Brtnice ist ein besonders malerisches Dorf im Tal der Pirnitz, die sich in einem großen Bogen mitten durch den Ort schlängelt und auch den Hauptplatz quert. Auf einer Seite das Rathaus, eine denkmalgeschützte Renaissancepreziose mit hohem Attikaschild und Turm, auf der anderen Seite Hoffmanns Geburtshaus, dazwischen die prächtigste aller drei Brücken des Ortes, beschirmt von „barocken Weihefiguren“: Johannes der Täufer, die Heiligen Rochus, Nepomuk, Florian, Johannes Sarkander. Der regionale Bildhauer David Lipart hat sie gestaltet.

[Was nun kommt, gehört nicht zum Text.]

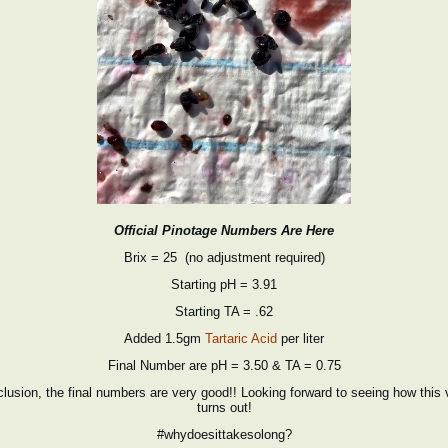
Official Pinotage Numbers Are Here
Brix = 25 (no adjustment required)
Starting pH = 3.91
Starting TA = .62
Added 1.5gm
Tartaric Acid
per liter
Final Number are pH = 3.50 & TA = 0.75
nclusion, the final numbers are very good!! Looking forward to seeing how this 
turns out!
#whydoesittakesolong?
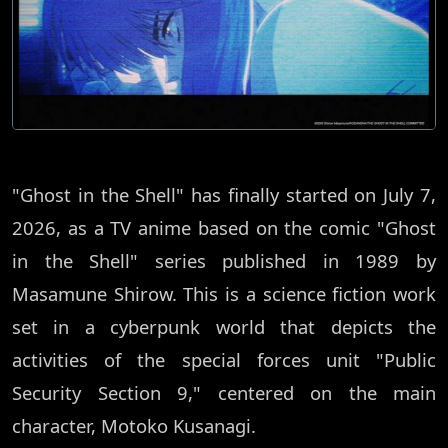
"Ghost in the Shell" has finally started on July 7,
2026, as a TV anime based on the comic "Ghost
in the Shell" series published in 1989 by
Masamune Shirow. This is a science fiction work
set in a cyberpunk world that depicts the
activities of the special forces unit "Public
Security Section 9," centered on the main
character, Motoko Kusanagi.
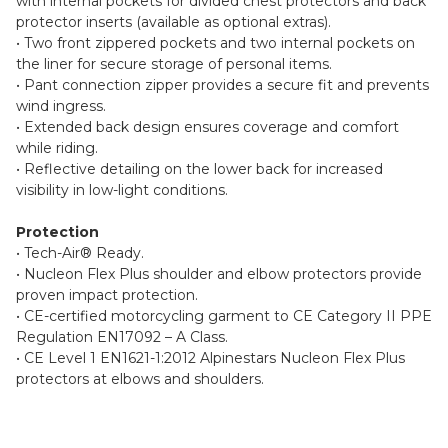
with internal pockets for divided chest protectors and back
protector inserts (available as optional extras).
• Two front zippered pockets and two internal pockets on
the liner for secure storage of personal items.
• Pant connection zipper provides a secure fit and prevents
wind ingress.
• Extended back design ensures coverage and comfort
while riding.
• Reflective detailing on the lower back for increased
visibility in low-light conditions.
Protection
• Tech-Air® Ready.
• Nucleon Flex Plus shoulder and elbow protectors provide
proven impact protection.
• CE-certified motorcycling garment to CE Category II PPE
Regulation EN17092 – A Class.
• CE Level 1 EN1621-1:2012 Alpinestars Nucleon Flex Plus
protectors at elbows and shoulders.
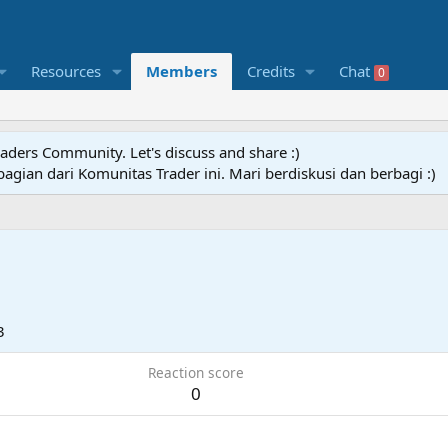
Resources
Members
Credits
Chat
0
raders Community. Let's discuss and share :)
agian dari Komunitas Trader ini. Mari berdiskusi dan berbagi :)
3
Reaction score
0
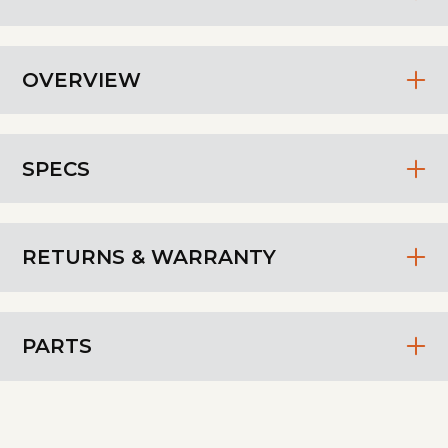
OVERVIEW
SPECS
RETURNS & WARRANTY
PARTS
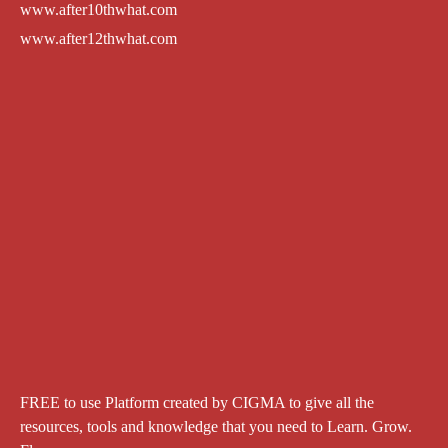
www.after10thwhat.com
www.after12thwhat.com
FREE to use Platform created by CIGMA to give all the
resources, tools and knowledge that you need to Learn. Grow.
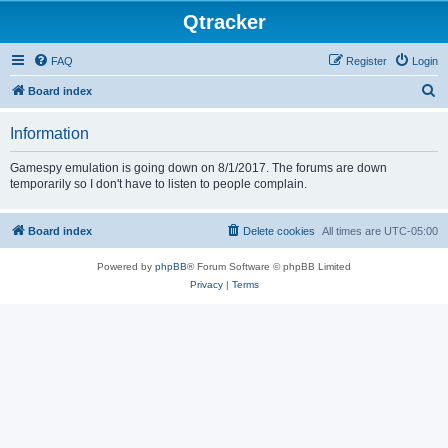
Qtracker
FAQ
Register
Login
S
Board index
e
Information
a
r
Gamespy emulation is going down on 8/1/2017. The forums are down
temporarily so I don't have to listen to people complain.
c
h
Board index
Delete cookies
All times are
UTC-05:00
Powered by
phpBB
® Forum Software © phpBB Limited
Privacy
|
Terms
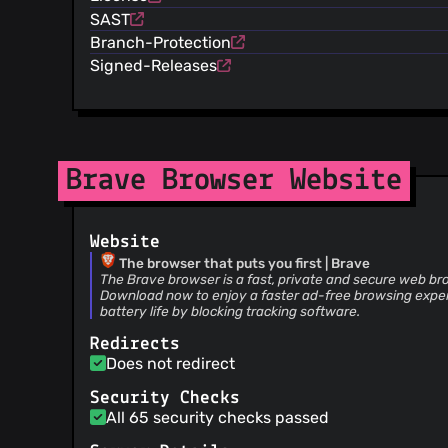
@renovate[bot]
(5)
SAST
@pes10k
(5)
Branch-Protection
@garrettr
(4)
Signed-Releases
@iefremov
(4)
@spinda
(3)
@sergeypanin1994
(3)
@thypon
(3)
@posix4e
(3)
Brave Browser Website
@kevinlawler
(3)
@dependabot[bot]
(3)
Website
@tmancey
(3)
The browser that puts you first | Brave
@Jacalz
(3)
The Brave browser is a fast, private and secure web br
@hferreiro
(3)
Download now to enjoy a faster ad-free browsing expe
battery life by blocking tracking software.
@V01D-PH03N1X
(2)
@deeppandya
(2)
Redirects
Does not redirect
@jonathansampson
(2)
@NaaeemMalik
(2)
Security Checks
@MalikIdreesHasanKhan
(2)
All 65 security checks passed
@jwadolowski
(2)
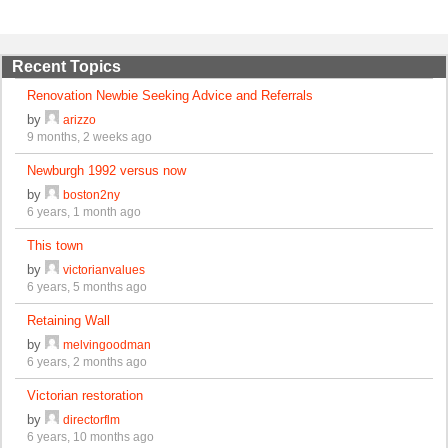
Recent Topics
Renovation Newbie Seeking Advice and Referrals
by
arizzo
9 months, 2 weeks ago
Newburgh 1992 versus now
by
boston2ny
6 years, 1 month ago
This town
by
victorianvalues
6 years, 5 months ago
Retaining Wall
by
melvingoodman
6 years, 2 months ago
Victorian restoration
by
directorflm
6 years, 10 months ago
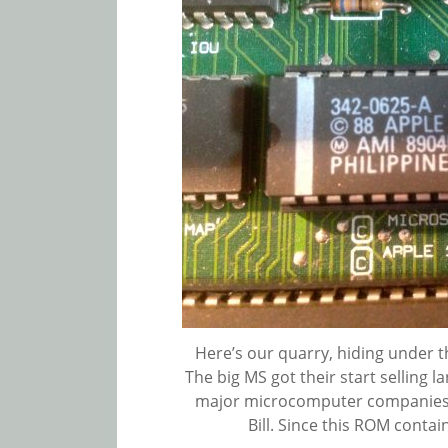
Here’s our quarry, hiding under t
The big MS got their start selling 
major microcomputer companies 
Bill. Since this ROM contai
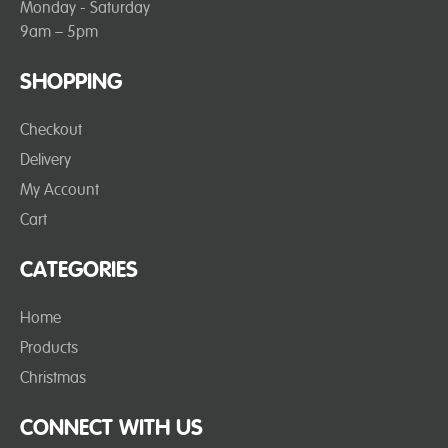
Monday - Saturday
9am – 5pm
SHOPPING
Checkout
Delivery
My Account
Cart
CATEGORIES
Home
Products
Christmas
CONNECT WITH US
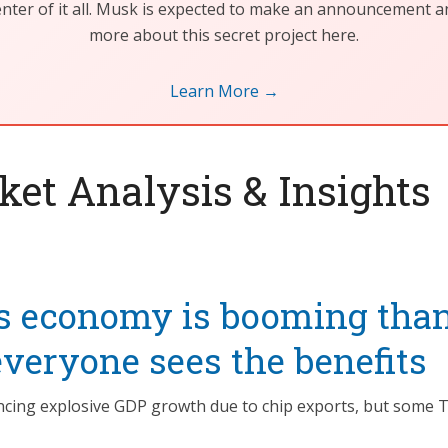
center of it all. Musk is expected to make an announcement 
more about this secret project here.
Learn More →
et Analysis & Insights
s economy is booming than
everyone sees the benefits
ncing explosive GDP growth due to chip exports, but some T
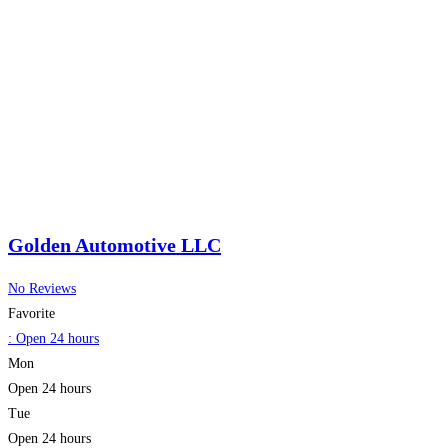
Golden Automotive LLC
No Reviews
Favorite
:
Open 24 hours
Mon
Open 24 hours
Tue
Open 24 hours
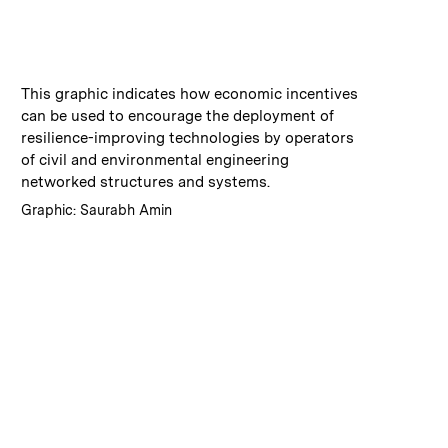
:
Caption
This graphic indicates how economic incentives
can be used to encourage the deployment of
resilience-improving technologies by operators
of civil and environmental engineering
networked structures and systems.
:
Credits
Graphic: Saurabh Amin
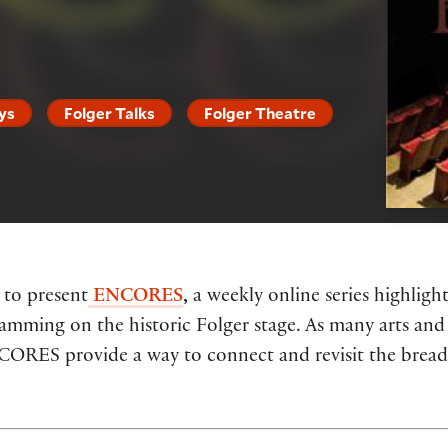
ys
Folger Talks
Folger Theatre
 to present
ENCORES
,
a weekly online series highlig
ramming on the historic Folger stage. As many arts and 
NCORES provide a way to connect and revisit the breadt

Drei Generationen Bürgermeister

Hoffmanns Geburtshaus steht sehr prominent am Hauptplatz, sein Kern reicht bis in Gotik und Renaissance zurück, einem barocken Umbau verdankt es seine schmucke, gelbe Fassade mit dem weißen josephinischen Parapettdekor und sein hohes Doppelwalmdach. Hoffmanns Vater, Großvater und Urgroßvater waren Bürgermeister, wohlhabende Grundbesitzer und Teilhaber der örtlichen Textilmanufaktur, Josef Hoffmann, der spätere Lieblingsstudent von Otto Wagner und Professor an der Wiener Kunstgewerbeschule, entwarf Prozessionsfahnen für die Pfarrkirche. Er war kein guter Schüler, mit 19 wechselte er an die Bauabteilung der Staatsgewerbeschule Brünn. Dort saß er mit seinem großen Antipoden Adolf Loos in derselben Klasse. Beide waren in derselben Woche in derselben Gegend geboren worden, beide schrieben auf ihre Weise ein wesentliches Kapitel in der Geschichte der Weltarchitektur. Die mährische Landschaft und ihre malerischen Dörfer dürften ein besonderes Gespür für alles Gebaute geweckt haben, sie brachte eine besonders hohe Dichte an Architekturbegabungen hervor. Etwa 80 der insgesamt 116 Schüler von Otto Wagner kamen aus Mähren, schätzt Rainald Franz, Kurator der Dauerausstellung.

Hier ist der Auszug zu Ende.